Jeffrey B. Russell
Professor of History
University of California Santa Barbara

(a homily given at the Unitarian Church, Santa Barbara, CA 1995)

Evil is very much in our minds these days with Oklahoma City, Bosnia, Rwanda, and Zaire. And I'm afraid that when those places get better, other places will get worse. Now I've written five books on the problem of evil, focusing on the history of the Devil as symbol of evil. I don't want to rehash old thoughts for you, so I'm going to stay away from philosophical classifications of evil and also from the figure of Satan himself. I'm through with him--even though he may not be through with me.

Rather I'm going to talk about two social tendencies today that have great potential for evil. One is radical authoritarianism, and that's what comes to mind when we think of Oklahoma or of right-wing militias. It's easy for open-minded, educated people like us to see the dangers in that direction. It's always easier to condemn somebody else's faults. For example, I don't smoke, so I can get selfrighteous about smokers, but I do like a drink with dinner, so I can get vehement about the virtues of wine. So I want to emphasize the danger opposite to authoritarianism; and that is relativism.
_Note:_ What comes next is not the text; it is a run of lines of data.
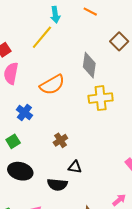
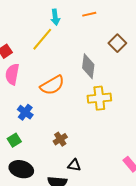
orange line: (90, 12) -> (89, 14), turned -40

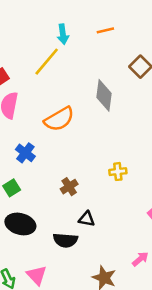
yellow cross: (99, 98) -> (118, 172), moved, size x0.6

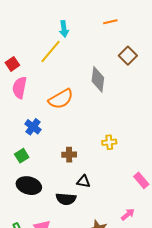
orange line: (105, 30) -> (110, 22), moved
brown cross: (69, 187) -> (69, 155), turned 32

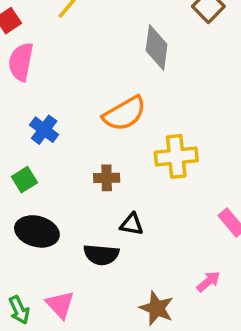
orange semicircle: (61, 99) -> (124, 114), moved
yellow cross: (109, 142) -> (176, 156), size x1.6

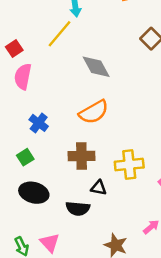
gray diamond: (157, 48) -> (96, 67), moved, turned -36
yellow cross: (176, 156) -> (129, 165), moved
brown cross: (107, 178) -> (81, 156), size x1.5

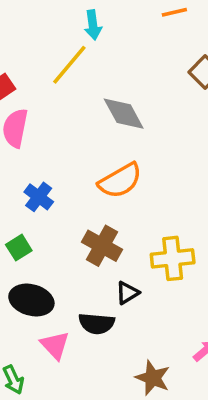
brown cross: (81, 156) -> (102, 246), turned 30
black triangle: (99, 188) -> (127, 293), turned -42
pink triangle: (50, 243) -> (55, 345), moved

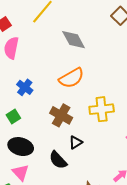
yellow cross: (173, 258) -> (102, 109), moved
black semicircle: (97, 324) -> (58, 160), turned 42
pink triangle: (55, 345) -> (21, 172), moved

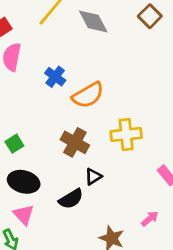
gray diamond: (74, 40) -> (93, 21), moved
blue cross: (25, 87) -> (55, 77), moved
black semicircle: (58, 160) -> (71, 199), turned -78

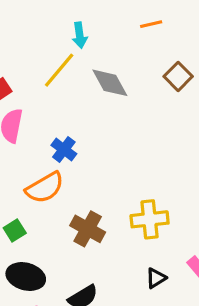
orange semicircle: (88, 95) -> (45, 188), moved
black triangle: (93, 177) -> (156, 278), moved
To understand evil, we must understand good. If Evil does not exist, neither does Good. No Radical Good, no Radical Evil. I am going to argue for the True and the Good and the Beautiful, and then I shall argue that Radical Evil exists as well as Radical Good.

In questioning relativism, I am not talking about the moderate cultural relativism that suspends judgments between Mozart and Ravi Shankar, or between Japanese haiku and Italian terza rima, let alone between sushi and pizza. I am talking about a growing and frightening tendency to radical relativism.

I first encountered radical relativism in a classroom in the early 70s, when I was showing pictures and photographs of violence. Among the pictures was one of a soldier kicking a little boy to death. One of the young women in the class argued strongly that we had no right to make a value judgment about the soldier's act. After much time in discussion, she finally allowed that the soldier's act might have been wrong--but NOT because the boy was suffering. Rather, her reason was that the soldier "might have enjoyed the boy's company if he had got to know him." She allowed that from the boy's point of view things probably looked different. But the only judgment she would make on the soldier was on the basis of the pleasure he might have deprived himself of. There is no GOOD; there is only feeling good. The pleasure principle. Good and evil depend on how you happen to feel. Note the phrase "Happen to feel."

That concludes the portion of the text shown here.